After eight years in the making, the Christian Leadership Institute of Rwanda (CLIR) is now teaching its first 24 students.
CLIR opened its doors to students in January this year, but missionaries Gary Scheer and Tim Brubaker, the institute’s program leader, first began envisioning it long ago.
Scheer and his wife Laurie first moved to Rwanda in 1979 and founded New Creation Ministries (NCM) in 1992. Because approximately 90 percent of Rwandan pastors are not educated past the primary school level, the Scheers began a pastoral training program through this ministry.
Gary said many pastors knew Bible verses and stories, but they were not necessarily living transformed lives.
“It became very apparent that the church was in trouble. The church was not being the church. There was a lot of corruption, there was a lot of shallowness, and there was a lot of garbage being taught,” he said.
As more and more pastors received an education, Scheer and Brubaker began to see a need for a bachelor-level program that not only provided a diploma, but also focused on spiritual growth. The unique vision behind the new institute: a strong focus on discipleship and spiritual formation.

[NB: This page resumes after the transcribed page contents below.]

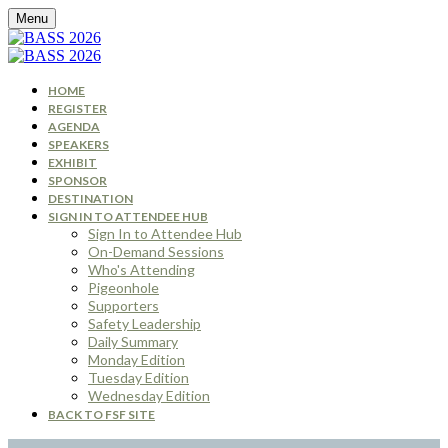
Menu
HOME
REGISTER
AGENDA
SPEAKERS
EXHIBIT
SPONSOR
DESTINATION
SIGN IN TO ATTENDEE HUB
Sign In to Attendee Hub
On-Demand Sessions
Who's Attending
Pigeonhole
Supporters
Safety Leadership
Daily Summary
Monday Edition
Tuesday Edition
Wednesday Edition
BACK TO FSF SITE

“We realize you can finish a Bible school or seminary education and come out with a lot of knowledge and not be personally changed, and we don’t want that to happen. We want everything we do to be transformational, to be practical so that these people going out will be effective leaders in their churches, communities, and families,” Scheer said.
Brubaker and Scheer faced setbacks with a few failed partnerships. In 2012 the Rwandan government denied their application to start the institute because of their exclusive commitment to the Christian faith. Eventually, with the help of donations and missionary oversight, Rwandans built a new two-story building with a library, computer lab, and three classrooms.
Currently, Brubaker is the only full-time teacher, while Scheer and a number of others work as adjuncts. Scheer said they will likely only accept new students every other year, maxing at 50 people in order to better focus on discipleship.
“I am humbled at the quality of the people that God has brought to us to teach,” said Brubaker. “They possess such unique callings and potential. Equipping them allows us to see God using our feeble efforts to advance amazing ministries far beyond what we could imagine.”